— La difficulté, reprit Delafeuille, c’est d’échapper au matraquage médiatique. Pour les livres comme pour le reste. Aller chercher dans les rayons du fond, en prendre un au hasard. Mais personne ne fait ça.
— Oui, c’est vrai.
— Déjà, vous avez des rayons de prédilection. Le polar, la science-fiction. Le développement personnel. Ou la littérature, bien sûr. Mais vous n’entrez pas dans une librairie, en fait. Vous entrez dans votre rayon habituel.
— C’est très juste, dit Nicole. D’ailleurs, les gens qui achètent le livre de la rentrée, c’est surtout pour des raisons sociales, non ? C’est un peu comme Roland-Garros. C’est ce qu’on fait en septembre-octobre. Pas sûr qu’ils le lisent, par contre.
— Puis après, à Noël, tu offres le Goncourt, dit Muriel en riant. On ne va pas te reprocher d’avoir offert le Goncourt.
— Tout ça n’a pas grand-chose à voir avec la littérature, conclut Delafeuille.
La dernière rentrée littéraire, c’était hallucinant, dit Muriel. Je me souviens, quand j’étais gamine, d’un seul coup en septembre, ils poussaient les romans sur le côté pour vendre des manuels scolaires. T’as l’impression que c’est un peu pareil, sauf que c’est plus des manuels scolaires… Ils poussent Tolstoï et Kawabata pour faire de la place à des gens qu’on aura oubliés l’année prochaine.
Je vendais du livre scolaire. Tous les ans il y avait des appels d’offres, émis par la coopération. Ce sont des marchés énormes. Énormes. Et les familles africaines mettent plus d’argent dans les livres scolaires que dans les médicaments, vous savez. Un enfant qui meurt, c’est moins grave qu’un enfant qui ne sait ni lire ni écrire, parce que celui-là n’a pas d’avenir. On parlait de millions. On s’est vraiment goinfrés. Les gens pour qui je travaillais, en tout cas.

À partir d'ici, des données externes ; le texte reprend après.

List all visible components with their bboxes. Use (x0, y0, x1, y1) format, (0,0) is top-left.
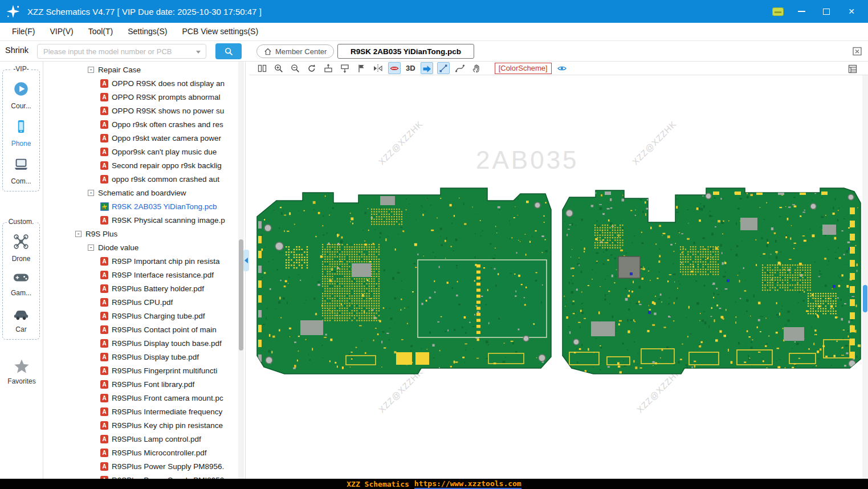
pdf-file-icon: A (100, 421, 108, 430)
menu-item-file-f[interactable]: File(F) (5, 23, 42, 40)
tree-item-r9splus-cpu-pdf[interactable]: AR9SPlus CPU.pdf (43, 295, 237, 309)
pdf-file-icon: A (100, 380, 108, 389)
collapse-toggle-icon[interactable]: - (75, 231, 81, 237)
layer-panel-icon[interactable] (846, 63, 859, 75)
tree-item-schematic-and-boardview[interactable]: -Schematic and boardview (43, 186, 237, 199)
computer-icon (13, 156, 30, 175)
visibility-eye-icon[interactable] (556, 62, 568, 74)
color-scheme-button[interactable]: [ColorScheme] (495, 63, 552, 74)
board-lens-icon[interactable] (388, 62, 401, 74)
vip-item-car[interactable]: Car (3, 305, 39, 333)
pdf-file-icon: A (100, 271, 108, 279)
curve-tool-icon[interactable] (454, 62, 466, 74)
tree-item-repair-case[interactable]: -Repair Case (43, 63, 237, 76)
menu-item-tool-t[interactable]: Tool(T) (81, 23, 121, 40)
tree-item-r9splus-intermediate-frequency[interactable]: AR9SPlus Intermediate frequency (43, 405, 237, 418)
tree-item-r9splus-key-chip-pin-resistance[interactable]: AR9SPlus Key chip pin resistance (43, 418, 237, 432)
vertical-scrollbar-thumb[interactable] (863, 285, 867, 312)
vip-group-header: -VIP- (11, 65, 30, 73)
pdf-file-icon: A (100, 449, 108, 457)
select-arrow-icon[interactable] (421, 62, 433, 74)
file-tree-panel: -Repair Case AOPPO R9SK does not display… (43, 62, 244, 479)
tree-item-r9sk-physical-scanning-image-p[interactable]: AR9SK Physical scanning image.p (43, 213, 237, 227)
menu-item-settings-s[interactable]: Settings(S) (120, 23, 174, 40)
status-url-link[interactable]: https://www.xzztools.com (414, 479, 521, 489)
open-file-tab[interactable]: R9SK 2AB035 YiDianTong.pcb (337, 44, 474, 59)
tree-item-r9splus-display-tube-pdf[interactable]: AR9SPlus Display tube.pdf (43, 350, 237, 364)
tree-item-diode-value[interactable]: -Diode value (43, 241, 237, 254)
tree-item-r9splus-font-library-pdf[interactable]: AR9SPlus Font library.pdf (43, 377, 237, 391)
vertical-scrollbar[interactable] (862, 75, 868, 479)
collapse-panel-handle[interactable] (243, 250, 249, 271)
tree-item-r9splus-battery-holder-pdf[interactable]: AR9SPlus Battery holder.pdf (43, 282, 237, 295)
tree-item-r9splus-charging-tube-pdf[interactable]: AR9SPlus Charging tube.pdf (43, 309, 237, 323)
tree-item-oppo-r9sk-often-crashes-and-res[interactable]: AOppo r9sk often crashes and res (43, 117, 237, 131)
tree-item-oppor9sk-can-t-play-music-due[interactable]: AOppor9sk can't play music due (43, 145, 237, 158)
shrink-button[interactable]: Shrink (5, 46, 28, 55)
minimize-button[interactable] (794, 4, 809, 19)
tree-item-r9splus-front-camera-mount-pc[interactable]: AR9SPlus Front camera mount.pc (43, 391, 237, 405)
menu-item-pcb-view-settings-s[interactable]: PCB View settings(S) (174, 23, 266, 40)
tree-item-r9sp-interface-resistance-pdf[interactable]: AR9SP Interface resistance.pdf (43, 268, 237, 282)
tree-item-r9splus-display-touch-base-pdf[interactable]: AR9SPlus Display touch base.pdf (43, 336, 237, 350)
pdf-file-icon: A (100, 394, 108, 402)
view-3d-button[interactable]: 3D (405, 64, 417, 72)
vip-item-com[interactable]: Com... (3, 156, 39, 185)
tree-item-oppo-r9sk-common-crashed-aut[interactable]: Aoppo r9sk common crashed aut (43, 172, 237, 186)
export-top-view-icon[interactable] (322, 62, 335, 74)
pcb-canvas[interactable]: XZZ@XZZHK XZZ@XZZHK XZZ@XZZHK XZZ@XZZHK … (249, 75, 862, 479)
tree-item-r9s-plus[interactable]: -R9S Plus (43, 227, 237, 241)
close-button[interactable]: ✕ (844, 4, 859, 19)
pdf-file-icon: A (100, 161, 108, 170)
search-input[interactable] (38, 44, 206, 58)
collapse-toggle-icon[interactable]: - (88, 244, 94, 251)
zoom-in-icon[interactable] (272, 62, 285, 74)
menubar: File(F)VIP(V)Tool(T)Settings(S)PCB View … (0, 23, 868, 41)
export-bottom-view-icon[interactable] (339, 62, 351, 74)
zoom-out-icon[interactable] (289, 62, 301, 74)
pcb-toolbar: 3D[ColorScheme] (249, 62, 868, 75)
tree-item-r9splus-microcontroller-pdf[interactable]: AR9SPlus Microcontroller.pdf (43, 446, 237, 459)
collapse-toggle-icon[interactable]: - (88, 67, 94, 73)
tree-item-r9splus-power-supply-pmi8952[interactable]: AR9SPlus Power Supply PMI8952 (43, 473, 237, 479)
chevron-down-icon[interactable] (196, 51, 201, 54)
vip-item-cour[interactable]: Cour... (3, 80, 39, 110)
maximize-button[interactable] (819, 4, 834, 19)
tree-item-r9sp-important-chip-pin-resista[interactable]: AR9SP Important chip pin resista (43, 254, 237, 268)
favorites-button[interactable]: Favorites (0, 358, 43, 385)
menu-item-vip-v[interactable]: VIP(V) (42, 23, 80, 40)
chevron-left-icon (244, 258, 248, 263)
search-tab-row: Shrink Member Center R9SK 2AB035 YiDianT… (0, 41, 868, 62)
play-circle-icon (13, 80, 30, 100)
tree-item-oppo-r9skt-water-camera-power[interactable]: AOppo r9skt water camera power (43, 131, 237, 145)
tree-item-r9splus-lamp-control-pdf[interactable]: AR9SPlus Lamp control.pdf (43, 432, 237, 446)
tree-item-r9splus-power-supply-pm8956[interactable]: AR9SPlus Power Supply PM8956. (43, 459, 237, 473)
search-button[interactable] (215, 43, 242, 59)
tree-scrollbar[interactable] (238, 62, 244, 479)
vip-item-phone[interactable]: Phone (3, 118, 39, 148)
flip-horizontal-icon[interactable] (372, 62, 384, 74)
tree-item-oppo-r9sk-prompts-abnormal[interactable]: AOPPO R9SK prompts abnormal (43, 90, 237, 104)
measure-line-icon[interactable] (437, 62, 450, 74)
close-panel-icon[interactable] (851, 46, 863, 57)
tree-item-second-repair-oppo-r9sk-backlig[interactable]: ASecond repair oppo r9sk backlig (43, 158, 237, 172)
member-center-button[interactable]: Member Center (256, 44, 334, 58)
pcb-board-view[interactable] (249, 75, 862, 479)
tree-item-r9splus-contact-point-of-main[interactable]: AR9SPlus Contact point of main (43, 323, 237, 336)
tree-item-oppo-r9sk-shows-no-power-su[interactable]: AOPPO R9SK shows no power su (43, 104, 237, 117)
custom-group-header: Custom. (7, 218, 36, 226)
tree-item-r9splus-fingerprint-multifuncti[interactable]: AR9SPlus Fingerprint multifuncti (43, 364, 237, 377)
license-icon[interactable] (772, 7, 784, 16)
refresh-icon[interactable] (305, 62, 318, 74)
split-view-icon[interactable] (256, 62, 268, 74)
tree-scrollbar-thumb[interactable] (239, 239, 243, 351)
tree-item-oppo-r9sk-does-not-display-an[interactable]: AOPPO R9SK does not display an (43, 76, 237, 90)
flag-icon[interactable] (355, 62, 368, 74)
app-logo-icon (6, 4, 21, 19)
hand-tool-icon[interactable] (470, 62, 483, 74)
pdf-file-icon: A (100, 408, 108, 416)
vip-item-gam[interactable]: Gam... (3, 271, 39, 297)
vip-item-drone[interactable]: Drone (3, 233, 39, 263)
collapse-toggle-icon[interactable]: - (88, 190, 94, 196)
tree-item-r9sk-2ab035-yidiantong-pcb[interactable]: R9SK 2AB035 YiDianTong.pcb (43, 199, 237, 213)
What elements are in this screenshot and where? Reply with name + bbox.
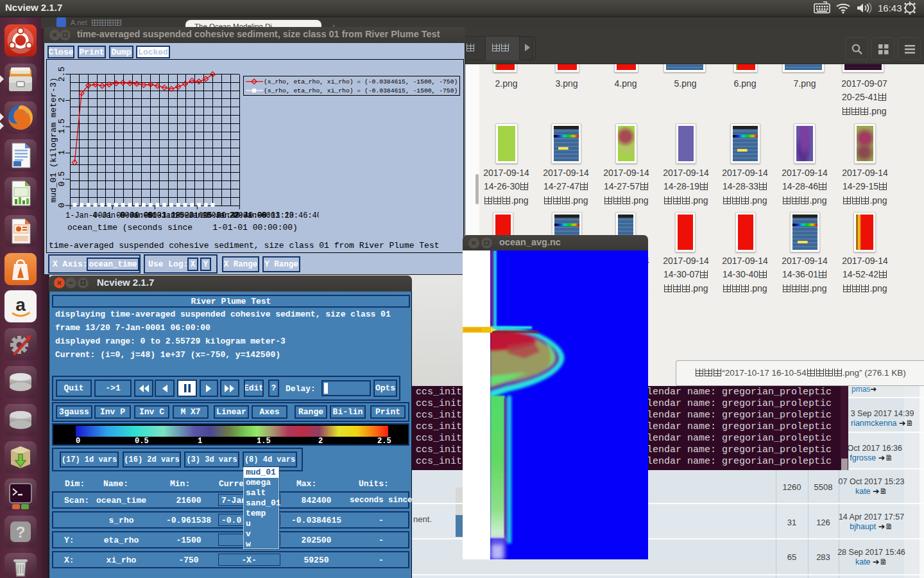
svg-text:a: a bbox=[15, 295, 26, 315]
svg-text:16:43: 16:43 bbox=[878, 3, 902, 13]
svg-text:?: ? bbox=[16, 523, 26, 541]
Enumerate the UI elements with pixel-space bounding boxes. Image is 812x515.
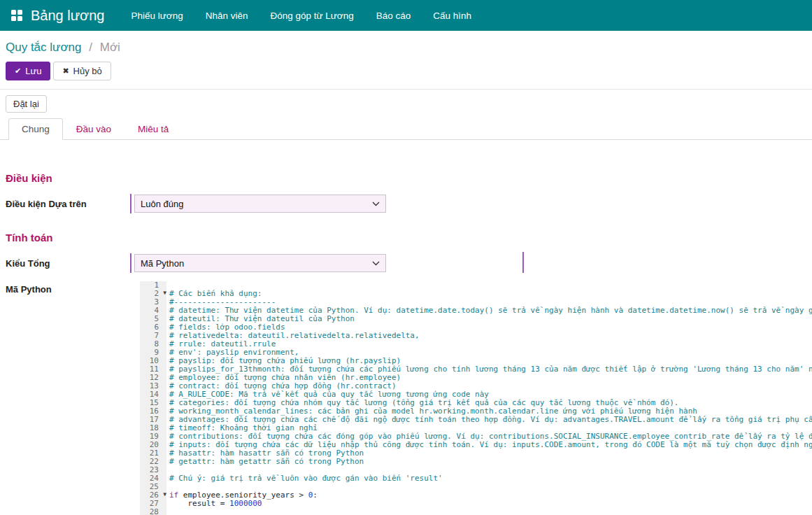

(Les premières pages du livre)
Delafeuille tomba immédiatement sous le charme de Delphine. Sa haute silhouette, son élégance, la vivacité de sa démarche, une
certaine gaucherie préservée, ce sourire solaire et désarmant, elle était bien telle que Luc l’avait décrite: une femme unique, comme on n’en rencontre qu’une seule fois dans une vie, ou, ainsi qu’il l’avait précisé, comme il n’en existe qu’en littérature.
– Bonjour. Je suis Delphine.
– Oui, j’avais deviné.
Malgré lui il s’inclina légèrement. Depuis l’arrivée du Covid en Occident on n’avait plus à poser la question de rigueur: «On s’embrasse?» On ne s’embrassait plus. On ne se serrait plus la
main, et quant à singer ces gestes des jeunes générations, il n’en était pas question.
– Luc est en plein travail. Vous le connaissez, il est hors d’atteinte dans ces moments-là. J’ai proposé de venir vous chercher. Il ne l’aurait pas demandé, mais j’ai bien vu qu’il était soulagé.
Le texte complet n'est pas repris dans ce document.